Edvard la reparó rápidamente de arriba a abajo y luego soltó una carcajada.

― ¿Acaso quiere que me despidan?

―Lo harán si se enteran de que estaba fumando ―la niña lo miró de reojo.

― ¿Me está chantajeando, Melissa? ―Edvard se puso de pie y recogió las cenizas de los cigarros que se había fumado.

―Solo digo que ya que usted rompió las reglas, no le importaría volver a romperlas dándome uno ―la niña cruzó los brazos y esperò respuesta del joven enfermero.

―Está bien. Te daré uno para que lo pruebes, pero que quede claro que esta será la primera y última vez que esto pasa ―Edvard miró su reloj de mano y el tiempo lo tomó por sorpresa, luego sacó un cigarro de su maletín y se lo dio―. Ya son las doce, te aconsejo que guardes ese cigarro y te lo fumes en otra ocasión y otro lugar... de noche, para que nadie te vea ni sienta el olor.

―Gracias señor Ed, le prometo que no le diré a nadie.

Melissa entró de prisa en las puertas del orfanato y al rato Edvard hizo lo mismo. Cuando estuvo dentro se percató de que nadie estaba vigilando la puerta trasera, caminó hacia las escaleras que estaban frente a la entrada principal y tampoco había nadie vigilando, luego al subir las escaleras al segundo piso visualizó al señor Thomas hablando con el señor Elías ―los guardias del orfanato― en el patio delantero.
Edvard tenía ocho meses trabajando como enfermero e instructor de música, en el orfanato: Hogar del Bien; todavía no conocía completamente a todos los niños y jóvenes, pero ya se estaba familiarizando con el personal.
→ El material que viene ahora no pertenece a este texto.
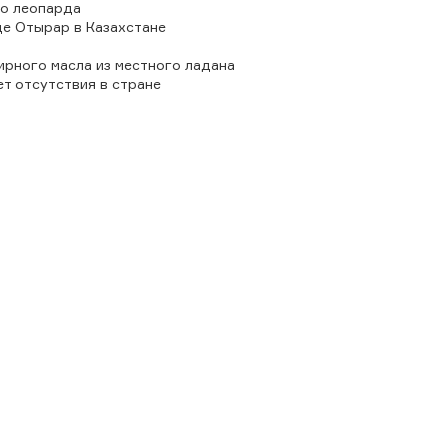
о леопарда
е Отырар в Казахстане
рного масла из местного ладана
ет отсутствия в стране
Subió las escaleras de mármol que llegaban al tercer y último piso, donde estaban los dormitorios de los niños y los adultos trabajadores. Entró al dormitorio de varones y vio que hacían falta varios trabajadores que seguramente estarían en el pueblo, luego se cambió de ropa y se acostó.

En un breve instante ya no se encontraba acostado mirando hacia el techo, sino en la playa; el día era bastante soleado, corría una brisa refrescante y las olas eran grandes y rompían fuertemente, pero a pesar de eso no se encontraba nadie. Él buscaba algo, algo importante que se le había perdido en aquel lugar, no recordaba qué, pero sabía que tenía que encontrarlo. De pronto, el lugar ya no era soleado, el mar estaba sereno y Edvard ya no se encontraba solo. Por todas partes había una inmensa cantidad de perros callejeros y unos en particular lograron llamar su atención. Caminaban sigilosamente hacia la orilla del mar donde se encontraban otros más, él se acercó y los perros se apartaron. En ese momento recordó lo que buscaba, era su madre y la acababa de encontrar, tenía sangre por todas partes, su cabeza estaba tan destrozada a tal punto de que su rostro resultaba irreconocible, le hacían falta dos de sus extremidades como su pierna y su brazo derecho, los perros se la habían estado devorando hasta que él llegó. Edvard sabía que esa era su madre, no quería creerlo ¿Por qué debía? No se parecía en nada; sin embargo, aunque no quisiera creerlo y eso lo estuviera destrozando internamente sabía que había encontrado lo que se le había perdido y muy pronto encontraría al que había causado su muerte.